As San Francisco’s rebounding manufacturing industry feels the commercial rent squeeze partly spurred by the flourishing technology sector, a series of planning code amendments were introduced Tuesday to bring some relief.
The effort builds on a 5-year-old plan that imposed zoning controls to preserve industrial space in San Francisco’s eastern neighborhoods.
“Most cities around the country are looking for ways to develop and eliminate their remaining industrial space,” said Supervisor Malia Cohen, who introduced the legislation Tuesday along with Mayor Ed Lee and Supervisor David Campos. “We are unique here in San Francisco. We recognize that if we are going to support and maintain a diverse city and a diverse economy that we need to be supporting this particular sector.”

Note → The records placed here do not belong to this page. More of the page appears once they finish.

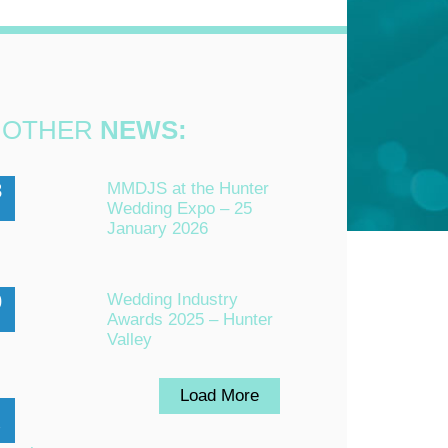
OTHER
NEWS:
3
MMDJS at the Hunter
Wedding Expo – 25
n
January 2026
0
Wedding Industry
Awards 2025 – Hunter
Valley
Load More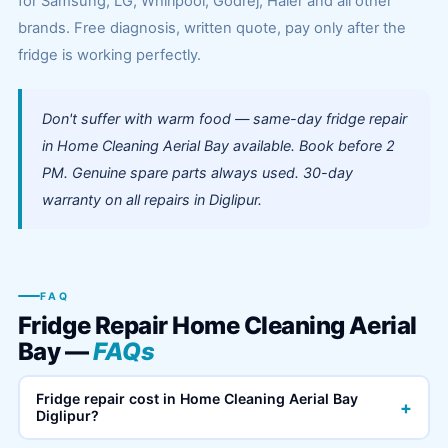
for Samsung, LG, Whirlpool, Godrej, Haier and all other
brands. Free diagnosis, written quote, pay only after the
fridge is working perfectly.
Don't suffer with warm food — same-day fridge repair
in Home Cleaning Aerial Bay available. Book before 2
PM. Genuine spare parts always used. 30-day
warranty on all repairs in Diglipur.
FAQ
Fridge Repair Home Cleaning Aerial
Bay —
FAQs
Fridge repair cost in Home Cleaning Aerial Bay
+
Diglipur?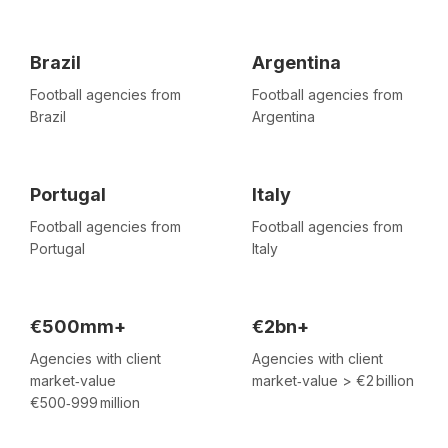
Brazil
Argentina
Football agencies from
Football agencies from
Brazil
Argentina
Portugal
Italy
Football agencies from
Football agencies from
Portugal
Italy
€500mm+
€2bn+
Agencies with client
Agencies with client
market‑value
market‑value > €2 billion
€500‑999 million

The legislation, among other things, seeks to allow small manufacturers to share retail space and permit self-storage facilities to be rebuilt. It also encourages development of so-called small enterprise work spaces that fit the needs of business incubators. In addition, the ordinance would incentivize the development of new production, distribution and repair space in vacant or under-developed parcels. The industry has been growing in recent years, according to data provided by SFMade, a group of local manufacturers. This year, employment grew by 12.9 percent for a workforce of nearly 4,000, of which 75 percent are said to be city residents, according to a report from SFMade, whose membership includes 512 companies.
“This legislation responds directly to feedback, from our member organizations, about the needs and challenges facing manufacturing businesses in The City today,” said SFMade Executive Director Kate Sofis. “While the sector is thriving in many ways, a sometimes overly burdensome regulatory process and a critical lack of affordable, functional space are challenges we hear about from light-industrial businesses in San Francisco on an almost daily basis.”
Cohen noted that the manufacturing industry has become more diverse over the years. “It’s not only just large industrial factories, we have hundreds of small craftsmen and women making things from soaps to lotions to chocolate and designing designer messenger bags.”